Can you get Copyright Protection on an Informational Diagram?

Plaintiff Enterprise Management Limited holds copyrights for the following diagram:

2013-05-21-Enterprise v

Defendant Donald W. Warrick, who teaches in the organizational development field, copied the diagram and incorporated it in his course materials after receiving a copy from a student.  At the trial court, Warrick moved for summary judgment arguing that the diagram was not entitled to copyright protection.  The trial court granted the motion and dismissed the case. The Plaintiff appealed.

Warrick argues that Plaintiff’s diagram is not entitled to copyright protection as it lacks the request creativity to merit copyright protection and consists primarily of “ideas, concepts, principles or discoveries” that are not copyrightable.  The Tenth Circuit Court of Appeals disagreed.  The court held that because there are many different ways to express the facts and ideas expressed in the diagram, the diagram itself is a creative work entitled to copyright protection.

Warrick argues Lippitt’s diagram is not eligible for copyright protection because it consists only of unprotectable ideas or expression so intertwined with the underlying ideas as to lose their protection under the merger doctrine. In Warrick’s view, Lippitt’s diagram expresses a “fundamental” idea about organizational change and development. (Answer Br. 25.) It is, he says, a “statement about objective reality, not a work of fiction or the imagination.” (Id.)

Warrick misses the point. Although Lippitt’s diagram may express an idea, Warrick could express the same ideas in his own fashion. He might have organized the components in a pie-chart-style format to show how each is a component of a larger whole. He could have approached the concept in a two-column format, listing each defect in the left column and the missing component in the right column. He could have simply described the concepts in prose, as he did in his motion for summary judgment. He could have used his own words to describe the components. He might have broken down or combined the components in a different way. He could have expressed the absence of one of the components with an “X” over the component, as did another writer’s sample diagram; one Lippitt attached as Exhibit 10 to her response to Warrick’s summary judgment motion. (Appellant’s App’x 247-52.)

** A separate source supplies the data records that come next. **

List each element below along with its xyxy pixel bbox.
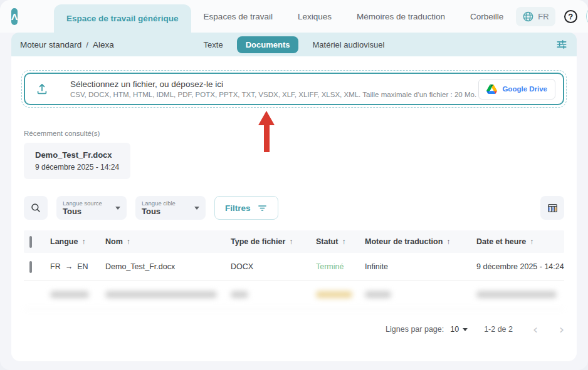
source-language-select[interactable]: Langue source Tous [56, 196, 127, 220]
recent-label: Récemment consulté(s) [24, 130, 564, 137]
language-pair: FR → EN [50, 262, 105, 271]
breadcrumb-current: Alexa [93, 40, 114, 49]
filter-toolbar: Langue source Tous Langue cible Tous Fil… [24, 196, 564, 220]
redacted-file-name [105, 291, 217, 298]
col-label: Statut [316, 237, 338, 246]
tab-label: Corbeille [470, 12, 503, 21]
col-label: Date et heure [476, 237, 526, 246]
help-glyph: ? [568, 12, 573, 21]
breadcrumb-separator: / [86, 40, 88, 49]
tab-espaces-de-travail[interactable]: Espaces de travail [191, 0, 285, 33]
col-label: Type de fichier [231, 237, 285, 246]
google-drive-icon [486, 85, 497, 94]
chevron-down-icon [115, 207, 120, 210]
tab-texte[interactable]: Texte [195, 36, 232, 53]
status-badge: Terminé [316, 262, 365, 271]
filter-icon [257, 203, 268, 213]
col-langue[interactable]: Langue↑ [50, 237, 105, 246]
col-nom[interactable]: Nom↑ [105, 237, 231, 246]
sort-asc-icon: ↑ [127, 237, 130, 246]
main-tabs: Espace de travail générique Espaces de t… [54, 0, 516, 33]
source-language-value: Tous [63, 207, 115, 216]
search-button[interactable] [24, 196, 48, 220]
arrow-right-icon: → [65, 262, 73, 271]
settings-sliders-icon[interactable] [555, 38, 568, 51]
columns-config-button[interactable] [540, 196, 564, 220]
table-row[interactable]: FR → EN Demo_Test_Fr.docx DOCX Terminé I… [24, 253, 564, 281]
filters-button[interactable]: Filtres [214, 196, 278, 220]
tab-documents[interactable]: Documents [237, 36, 299, 53]
help-button[interactable]: ? [564, 10, 577, 23]
previous-page-button[interactable]: ‹ [533, 323, 538, 336]
upload-icon [35, 82, 49, 96]
translation-engine: Infinite [365, 262, 476, 271]
rows-per-page-label: Lignes par page: [386, 325, 444, 334]
globe-icon [522, 11, 534, 23]
recent-file-card[interactable]: Demo_Test_Fr.docx 9 décembre 2025 - 14:2… [24, 143, 130, 179]
col-label: Langue [50, 237, 78, 246]
redacted-file-type [231, 291, 248, 298]
breadcrumb-parent[interactable]: Moteur standard [20, 40, 81, 49]
tab-label: Mémoires de traduction [357, 12, 445, 21]
sort-asc-icon: ↑ [81, 237, 85, 246]
chevron-down-icon [194, 207, 199, 210]
tab-corbeille[interactable]: Corbeille [458, 0, 516, 33]
target-language-value: Tous [142, 207, 194, 216]
tab-label: Matériel audiovisuel [312, 40, 384, 49]
next-page-button[interactable]: › [559, 323, 564, 336]
file-type: DOCX [231, 262, 316, 271]
col-type-de-fichier[interactable]: Type de fichier↑ [231, 237, 316, 246]
col-statut[interactable]: Statut↑ [316, 237, 365, 246]
recent-file-date: 9 décembre 2025 - 14:24 [35, 163, 119, 172]
documents-table: Langue↑ Nom↑ Type de fichier↑ Statut↑ Mo… [24, 230, 564, 309]
pagination-bar: Lignes par page: 10 1-2 de 2 ‹ › [24, 323, 564, 336]
col-moteur-de-traduction[interactable]: Moteur de traduction↑ [365, 237, 476, 246]
dropzone-formats: CSV, DOCX, HTM, HTML, IDML, PDF, POTX, P… [70, 91, 476, 98]
pagination-range: 1-2 de 2 [484, 325, 513, 334]
file-name[interactable]: Demo_Test_Fr.docx [105, 262, 231, 271]
google-drive-button[interactable]: Google Drive [478, 79, 555, 100]
row-checkbox[interactable] [29, 261, 32, 273]
file-dropzone[interactable]: Sélectionnez un fichier, ou déposez-le i… [24, 73, 564, 105]
date-time: 9 décembre 2025 - 14:24 [476, 262, 564, 271]
language-code: FR [538, 12, 549, 21]
tab-label: Lexiques [298, 12, 332, 21]
recent-file-name: Demo_Test_Fr.docx [35, 150, 119, 160]
content-type-tabs: Texte Documents Matériel audiovisuel [195, 36, 394, 53]
dropzone-title: Sélectionnez un fichier, ou déposez-le i… [70, 80, 476, 89]
tab-label: Espaces de travail [204, 12, 273, 21]
col-date-et-heure[interactable]: Date et heure↑ [476, 237, 564, 246]
top-navigation-bar: Λ Espace de travail générique Espaces de… [0, 0, 588, 33]
table-header-row: Langue↑ Nom↑ Type de fichier↑ Statut↑ Mo… [24, 230, 564, 253]
lang-from: FR [50, 262, 61, 271]
tab-memoires-de-traduction[interactable]: Mémoires de traduction [344, 0, 458, 33]
logo-glyph: Λ [11, 11, 18, 22]
sort-asc-icon: ↑ [342, 237, 345, 246]
rows-per-page-select[interactable]: 10 [450, 325, 468, 334]
target-language-select[interactable]: Langue cible Tous [135, 196, 206, 220]
tab-label: Texte [204, 40, 223, 49]
tab-espace-de-travail-generique[interactable]: Espace de travail générique [54, 4, 191, 33]
search-icon [30, 202, 41, 213]
lang-to: EN [77, 262, 88, 271]
main-content: Sélectionnez un fichier, ou déposez-le i… [11, 56, 577, 361]
table-row-redacted[interactable] [24, 281, 564, 309]
arrow-head [258, 111, 275, 125]
col-label: Moteur de traduction [365, 237, 443, 246]
col-label: Nom [105, 237, 123, 246]
context-bar: Moteur standard / Alexa Texte Documents … [11, 33, 577, 56]
tab-materiel-audiovisuel[interactable]: Matériel audiovisuel [303, 36, 393, 53]
tab-label: Espace de travail générique [66, 14, 179, 23]
select-all-checkbox[interactable] [29, 236, 32, 248]
google-drive-label: Google Drive [502, 85, 547, 93]
sort-asc-icon: ↑ [446, 237, 450, 246]
target-language-label: Langue cible [142, 200, 194, 207]
rows-per-page-value: 10 [450, 325, 459, 334]
ui-language-selector[interactable]: FR [516, 7, 555, 26]
sort-asc-icon: ↑ [289, 237, 293, 246]
app-logo[interactable]: Λ [11, 8, 18, 25]
tab-lexiques[interactable]: Lexiques [285, 0, 344, 33]
filters-label: Filtres [225, 203, 251, 213]
redacted-date-time [476, 291, 557, 298]
tab-label: Documents [246, 40, 290, 49]
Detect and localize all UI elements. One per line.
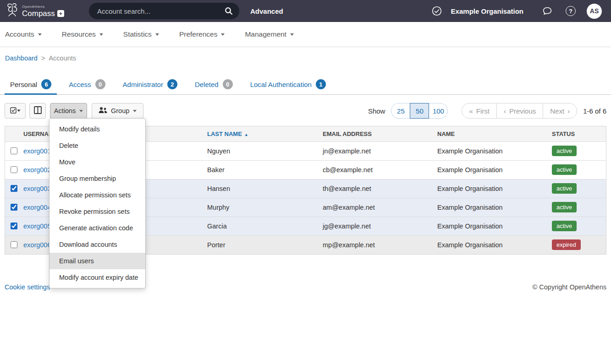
- username-link[interactable]: exorg001: [23, 147, 51, 155]
- tab-administrator[interactable]: Administrator 2: [117, 79, 183, 94]
- help-icon[interactable]: ?: [566, 6, 576, 16]
- copyright-text: © Copyright OpenAthens: [533, 283, 606, 291]
- menu-item-modify-account-expiry-date[interactable]: Modify account expiry date: [50, 269, 145, 286]
- nav-item-statistics[interactable]: Statistics: [123, 30, 159, 38]
- tab-local-authentication-count-badge: 1: [316, 79, 326, 89]
- row-checkbox[interactable]: [11, 166, 17, 173]
- previous-page-button[interactable]: ‹ Previous: [496, 103, 543, 119]
- menu-item-delete[interactable]: Delete: [50, 137, 145, 154]
- page-size-group: 25 50 100: [391, 103, 448, 119]
- last-name-cell: Nguyen: [207, 141, 323, 160]
- username-link[interactable]: exorg003: [23, 185, 51, 192]
- tab-local-authentication[interactable]: Local Authentication 1: [245, 79, 331, 94]
- select-all-dropdown-button[interactable]: [5, 103, 26, 119]
- page-size-100-button[interactable]: 100: [429, 103, 448, 119]
- account-search-input[interactable]: [97, 7, 225, 15]
- breadcrumb-dashboard-link[interactable]: Dashboard: [5, 54, 38, 62]
- last-name-cell: Hansen: [207, 179, 323, 198]
- menu-item-revoke-permission-sets[interactable]: Revoke permission sets: [50, 203, 145, 220]
- status-badge: active: [552, 221, 577, 231]
- username-link[interactable]: exorg004: [23, 204, 51, 211]
- first-page-button[interactable]: « First: [462, 103, 497, 119]
- brand-openathens: OpenAthens: [22, 5, 64, 9]
- column-header-status[interactable]: STATUS: [552, 126, 606, 141]
- cookie-settings-link[interactable]: Cookie settings: [5, 283, 50, 291]
- tab-administrator-count-badge: 2: [167, 79, 177, 89]
- tab-access[interactable]: Access 0: [63, 79, 110, 94]
- last-name-cell: Baker: [207, 160, 323, 179]
- actions-menu: Modify details Delete Move Group members…: [49, 118, 146, 288]
- column-header-last-name[interactable]: LAST NAME▲: [207, 126, 323, 141]
- status-badge: active: [552, 146, 577, 156]
- nav-item-management[interactable]: Management: [245, 30, 293, 38]
- status-check-circle-icon[interactable]: [431, 5, 442, 16]
- checkbox-caret-icon: [10, 107, 21, 115]
- email-cell: jn@example.net: [323, 141, 437, 160]
- account-type-tabs: Personal 6 Access 0 Administrator 2 Dele…: [0, 79, 611, 95]
- chevron-down-icon: [155, 33, 159, 36]
- org-name-cell: Example Organisation: [437, 141, 552, 160]
- username-link[interactable]: exorg005: [23, 223, 51, 230]
- chevron-down-icon: [290, 33, 294, 36]
- email-cell: jg@example.net: [323, 217, 437, 235]
- chevron-down-icon: [99, 33, 103, 36]
- column-header-name[interactable]: NAME: [437, 126, 552, 141]
- openathens-compass-logo[interactable]: OpenAthens Compass +: [6, 2, 88, 20]
- table-toolbar: Actions Group Show 25 50 100 « First: [5, 103, 606, 119]
- row-checkbox[interactable]: [11, 241, 17, 248]
- actions-dropdown-button[interactable]: Actions: [50, 103, 87, 119]
- menu-item-group-membership[interactable]: Group membership: [50, 170, 145, 187]
- menu-item-email-users[interactable]: Email users: [50, 253, 145, 269]
- org-name-cell: Example Organisation: [437, 198, 552, 217]
- row-checkbox[interactable]: [11, 185, 17, 192]
- caret-down-icon: [133, 110, 137, 112]
- header-checkbox-spacer: [5, 126, 23, 141]
- column-header-email[interactable]: EMAIL ADDRESS: [323, 126, 437, 141]
- search-icon[interactable]: [225, 7, 233, 15]
- menu-item-generate-activation-code[interactable]: Generate activation code: [50, 220, 145, 236]
- openathens-thistle-icon: [6, 2, 19, 20]
- row-checkbox[interactable]: [11, 147, 17, 154]
- nav-item-accounts[interactable]: Accounts: [5, 30, 42, 38]
- tab-deleted[interactable]: Deleted 0: [189, 79, 238, 94]
- page-size-50-button[interactable]: 50: [410, 103, 429, 119]
- menu-item-move[interactable]: Move: [50, 154, 145, 170]
- org-name-cell: Example Organisation: [437, 217, 552, 235]
- org-name-cell: Example Organisation: [437, 160, 552, 179]
- username-link[interactable]: exorg002: [23, 166, 51, 174]
- show-label: Show: [368, 107, 385, 115]
- menu-item-allocate-permission-sets[interactable]: Allocate permission sets: [50, 187, 145, 203]
- brand-compass: Compass: [22, 10, 55, 17]
- row-checkbox[interactable]: [11, 223, 17, 229]
- email-cell: th@example.net: [323, 179, 437, 198]
- username-link[interactable]: exorg006: [23, 241, 51, 249]
- status-badge: active: [552, 164, 577, 175]
- email-cell: mp@example.net: [323, 235, 437, 254]
- user-avatar[interactable]: AS: [587, 4, 602, 19]
- org-name-cell: Example Organisation: [437, 179, 552, 198]
- row-checkbox[interactable]: [11, 204, 17, 211]
- breadcrumb-separator: >: [41, 54, 45, 62]
- top-bar: OpenAthens Compass + Advanced Example Or…: [0, 0, 611, 22]
- org-name-cell: Example Organisation: [437, 235, 552, 254]
- result-range-label: 1-6 of 6: [583, 107, 606, 115]
- page-size-25-button[interactable]: 25: [391, 103, 410, 119]
- menu-item-download-accounts[interactable]: Download accounts: [50, 236, 145, 253]
- chevron-right-icon: ›: [567, 107, 570, 115]
- chevron-left-icon: ‹: [504, 107, 506, 115]
- sort-ascending-icon: ▲: [244, 132, 248, 137]
- chevron-down-icon: [38, 33, 42, 36]
- last-name-cell: Porter: [207, 235, 323, 254]
- last-name-cell: Garcia: [207, 217, 323, 235]
- nav-item-resources[interactable]: Resources: [62, 30, 103, 38]
- columns-button[interactable]: [29, 103, 46, 119]
- chat-bubble-icon[interactable]: [542, 5, 553, 16]
- advanced-search-link[interactable]: Advanced: [250, 7, 283, 15]
- plus-box-icon: +: [57, 10, 64, 17]
- tab-personal[interactable]: Personal 6: [5, 79, 57, 94]
- group-dropdown-button[interactable]: Group: [92, 103, 143, 119]
- menu-item-modify-details[interactable]: Modify details: [50, 121, 145, 137]
- breadcrumb-current: Accounts: [49, 54, 76, 62]
- nav-item-preferences[interactable]: Preferences: [179, 30, 225, 38]
- next-page-button[interactable]: Next ›: [543, 103, 577, 119]
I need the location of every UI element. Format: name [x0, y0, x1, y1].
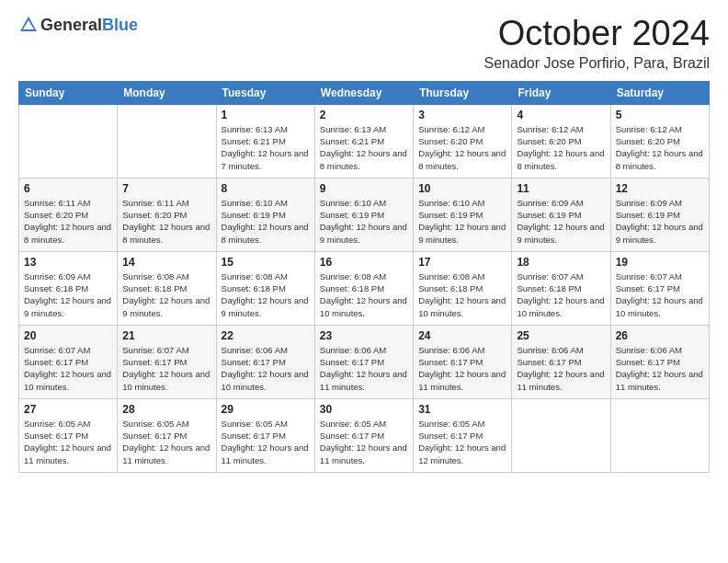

Defendant Warrick further argues that the elements of the diagram are not sufficient for copyright protection.

 Warrick says the elements of Lippitt’s diagram—short labels, shapes, symbols, and selection of typeface— are not eligible for copyright protection. See Arica Inst., 970 F.2d at 1072-73 (noting individual words and short phrases are generally not copyrightable); Atari Games Corp. v. Oman, 979 F.2d 242, 247 (D.C. Cir. 1992) (noting “simple geometric shapes and coloring alone are per se not copyrightable”) (quotations omitted); 37 C.F.R. § 202.1(a) (“familiar symbols” and “mere variations of typographic ornamentation” are not copyrightable). In essence, Warrick claims the diagram lacks the “minimal degree of creativity” necessary to qualify for copyright protection, even though “the requisite level of creativity is extremely low.” Feist Publ’ns, 499 U.S. at 345; see CMM Cable Rep, Inc. v. Ocean Coast Props., Inc., 97 F.3d 1504, 1519 (1st Cir. 1996) (listing examples of expression lacking the requisite creativity).

Again, the Tenth Circuit disagreed.

Warrick’s view misses the forest for the trees. Any copyrightable work can be sliced into elements unworthy of copyright protection. See CMM Cable Rep, 97 F.3d at 1514. Books could be reduced to a collection of non-copyrightable words. Music could be distilled into a series of non-copyrightable rhythmic tones. A painting could be viewed as a composition of unprotectable colors. Warrick’s impulse to unpack Lippitt’s diagram into ever-smaller and less-protectable elements is understandable, as copyright jurisprudence tends toward dissection.

Nevertheless, a limiting principle constrains this reductionism. We must focus on whether Lippitt has “selected, coordinated, and arranged” the elements of her diagram in an original way. Feist Publ’ns, 499 U.S. at 358; Knitwaves, Inc. v. Lollytogs Ltd., 71 F.3d 996, 1004 (2d Cir. 1995); see also Feist Publ’ns, 499 U.S. at 349 (“[I]f the selection and arrangement are original, these elements of the work are eligible for copyright protection.”).

The Appeals Court reversed the trial court’s grant of summary judgment and remanded the case where it will proceed with discovery and then on to a trial on the merits.